Les agresseurs paniquent devant leur victime

Il est furieux et organise avec deux comparses, Melvin et Ryan – 18 et 19 ans et qui en dépit de leurs prénoms sont nés à Paris – une descente en bonne et due forme. Ils leur donnent 200 euros et leur promet le double s’ils récupèrent le coffre. Melvin fournit les armes, du genre mitraillettes et gros calibres, tout en plastique. Vers 20 heures, ils arrivent sur place, Joshua à visage découvert, les deux autres masqués et tous armés. Le « suspect », comme ils l’appellent devant le tribunal, est bien là, en compagnie de sa compagne et d’un ami. Mais la situation ne se déroule pas comme prévue. La victime, une arme pointée à bout portant sur la tempe, résiste et se défend, surtout après avoir réalisé que l’arsenal est factice. Les agresseurs paniquent, tirent, et l’ancien hébergeur reçoit une rafale d’une soixantaine de billes en plastique sur le visage et tout le corps. Ils finissent par prendre la fuite, non sans avoir volé une enceinte JBL et les clés de la voiture qui aurait permis au blessé de les prendre en chasse.

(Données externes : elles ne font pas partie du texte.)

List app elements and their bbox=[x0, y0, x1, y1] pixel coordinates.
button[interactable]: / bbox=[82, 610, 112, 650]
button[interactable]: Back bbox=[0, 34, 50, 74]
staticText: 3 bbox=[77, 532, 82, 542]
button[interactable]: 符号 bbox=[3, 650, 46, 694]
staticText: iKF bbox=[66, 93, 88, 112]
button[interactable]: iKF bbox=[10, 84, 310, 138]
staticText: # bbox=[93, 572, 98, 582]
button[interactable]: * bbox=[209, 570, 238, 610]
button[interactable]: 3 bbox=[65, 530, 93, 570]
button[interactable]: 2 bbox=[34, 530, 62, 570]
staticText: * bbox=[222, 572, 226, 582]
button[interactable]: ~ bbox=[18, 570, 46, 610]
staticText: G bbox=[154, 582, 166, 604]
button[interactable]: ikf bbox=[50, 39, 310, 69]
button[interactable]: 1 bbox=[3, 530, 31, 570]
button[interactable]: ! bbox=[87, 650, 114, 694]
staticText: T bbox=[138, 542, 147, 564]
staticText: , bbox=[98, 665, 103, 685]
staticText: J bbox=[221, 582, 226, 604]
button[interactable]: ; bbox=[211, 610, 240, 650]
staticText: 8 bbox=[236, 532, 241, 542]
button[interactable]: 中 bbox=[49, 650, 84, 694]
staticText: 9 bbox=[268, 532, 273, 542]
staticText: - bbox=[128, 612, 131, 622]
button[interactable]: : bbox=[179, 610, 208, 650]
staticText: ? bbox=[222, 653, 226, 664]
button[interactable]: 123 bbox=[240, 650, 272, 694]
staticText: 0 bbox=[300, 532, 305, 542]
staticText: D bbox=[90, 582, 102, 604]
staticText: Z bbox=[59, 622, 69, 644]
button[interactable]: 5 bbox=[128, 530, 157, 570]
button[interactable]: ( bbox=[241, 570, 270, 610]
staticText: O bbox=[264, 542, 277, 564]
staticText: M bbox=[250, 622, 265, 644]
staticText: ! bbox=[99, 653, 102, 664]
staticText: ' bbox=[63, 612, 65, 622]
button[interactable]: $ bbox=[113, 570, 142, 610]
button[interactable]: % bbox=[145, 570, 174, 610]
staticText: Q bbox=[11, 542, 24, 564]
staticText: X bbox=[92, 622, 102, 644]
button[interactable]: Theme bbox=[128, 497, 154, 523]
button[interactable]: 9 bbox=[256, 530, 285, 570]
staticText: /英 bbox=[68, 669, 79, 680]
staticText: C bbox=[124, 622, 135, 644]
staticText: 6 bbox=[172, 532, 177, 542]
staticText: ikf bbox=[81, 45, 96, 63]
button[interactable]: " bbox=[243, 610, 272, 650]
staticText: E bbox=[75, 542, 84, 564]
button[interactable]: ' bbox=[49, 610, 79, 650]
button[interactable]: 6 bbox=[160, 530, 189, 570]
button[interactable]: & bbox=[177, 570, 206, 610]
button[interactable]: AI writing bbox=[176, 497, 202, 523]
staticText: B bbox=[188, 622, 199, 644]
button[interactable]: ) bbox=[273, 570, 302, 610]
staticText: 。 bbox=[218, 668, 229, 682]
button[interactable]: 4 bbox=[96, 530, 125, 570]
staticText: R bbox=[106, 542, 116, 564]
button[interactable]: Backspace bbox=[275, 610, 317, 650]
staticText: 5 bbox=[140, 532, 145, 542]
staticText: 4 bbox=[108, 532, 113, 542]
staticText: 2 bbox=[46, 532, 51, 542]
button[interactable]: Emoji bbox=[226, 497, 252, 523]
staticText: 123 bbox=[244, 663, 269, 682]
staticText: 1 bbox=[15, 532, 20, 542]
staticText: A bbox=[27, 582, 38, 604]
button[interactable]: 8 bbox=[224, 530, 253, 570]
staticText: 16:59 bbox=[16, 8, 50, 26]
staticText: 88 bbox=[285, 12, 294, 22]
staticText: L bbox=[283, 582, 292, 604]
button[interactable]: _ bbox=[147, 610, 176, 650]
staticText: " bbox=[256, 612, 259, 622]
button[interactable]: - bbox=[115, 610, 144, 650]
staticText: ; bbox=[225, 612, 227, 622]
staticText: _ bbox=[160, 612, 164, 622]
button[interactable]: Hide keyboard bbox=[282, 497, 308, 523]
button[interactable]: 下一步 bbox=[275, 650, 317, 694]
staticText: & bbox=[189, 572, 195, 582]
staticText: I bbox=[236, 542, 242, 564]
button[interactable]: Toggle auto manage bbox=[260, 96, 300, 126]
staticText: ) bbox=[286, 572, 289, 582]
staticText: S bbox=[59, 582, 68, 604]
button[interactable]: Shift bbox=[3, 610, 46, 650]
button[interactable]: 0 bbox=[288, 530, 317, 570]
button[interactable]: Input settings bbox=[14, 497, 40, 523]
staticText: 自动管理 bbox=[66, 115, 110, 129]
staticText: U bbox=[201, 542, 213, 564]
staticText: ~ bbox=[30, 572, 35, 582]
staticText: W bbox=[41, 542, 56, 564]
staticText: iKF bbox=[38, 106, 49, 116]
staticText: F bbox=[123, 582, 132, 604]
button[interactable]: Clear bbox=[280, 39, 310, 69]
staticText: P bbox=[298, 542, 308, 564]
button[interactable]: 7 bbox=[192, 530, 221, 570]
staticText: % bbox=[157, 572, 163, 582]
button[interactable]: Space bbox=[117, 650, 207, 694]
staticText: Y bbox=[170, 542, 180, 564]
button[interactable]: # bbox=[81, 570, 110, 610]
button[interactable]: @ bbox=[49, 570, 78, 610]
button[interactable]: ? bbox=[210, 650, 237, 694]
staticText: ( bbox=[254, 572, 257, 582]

Prison ferme, mais à aménager

Les trois compères reconnaissent les faits, mais rejettent sur les deux autres la responsabilité du vol de l’enceinte, retrouvée chez l’un d’eux et nient en bloc le vol de 500 dollars inclus dans la plainte déposée par leur victime le lendemain des faits. Pour le parquet, les faits sont graves : « Voir sortir de la pénombre trois individus armés d’armes longues, dont deux masqués, c’est un traumatisme ». Le procureur a requis 18 mois de prison, dont six mois avec sursis et un mandat de dépôt pour Joshua. 18 mois de prison, dont un an avec sursis et mandat de dépôt pour Melvin, qui a fourni les armes. Pour Ryan, dont le rôle a été plus effacé, 12 mois de prison dont 8 mois avec sursis, soit 4 mois à aménager, éventuellement avec un bracelet électronique. Le tribunal a suivi les réquisitions de procureur, excepté pour les demandes de mandats de dépôt. Cela signifie que les trois jeunes rencontreront le juge d’application des peines et envisageront avec lui la manière d’aménager leurs peines. Cette étape sera plus compliquée pour Melvin, en attente de son jugement pour vol en réunion le 30 décembre prochain, mais également porté sur l’alcool et les stupéfiants. Il devra prouver sa bonne volonté durant sa mise à l’épreuve de deux ans, en se faisant soigner et en trouvant du travail ou une formation. Tous trois ont également été condamnés à indemniser l’ami présent sur les lieux, seul à s’être constitué partie civile, à hauteur de 400 euros.